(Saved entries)
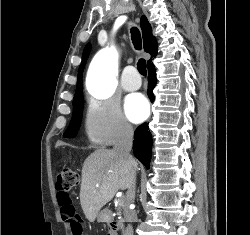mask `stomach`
Masks as SVG:
<instances>
[{
    "instance_id": "1",
    "label": "stomach",
    "mask_w": 250,
    "mask_h": 235,
    "mask_svg": "<svg viewBox=\"0 0 250 235\" xmlns=\"http://www.w3.org/2000/svg\"><path fill=\"white\" fill-rule=\"evenodd\" d=\"M108 220V212H106L105 210L101 211L98 214V221L99 222H105Z\"/></svg>"
}]
</instances>
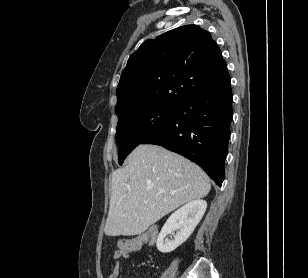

§ **AIM OF THE EXERCISE**:
Write all the lines above out again exactly, minus the images.

§ **EXERCISE ANSWER**:
mask `stomach`
Masks as SVG:
<instances>
[{
    "instance_id": "1",
    "label": "stomach",
    "mask_w": 250,
    "mask_h": 235,
    "mask_svg": "<svg viewBox=\"0 0 250 235\" xmlns=\"http://www.w3.org/2000/svg\"><path fill=\"white\" fill-rule=\"evenodd\" d=\"M108 220V212H106L105 210L101 211L98 214V221L99 222H105Z\"/></svg>"
}]
</instances>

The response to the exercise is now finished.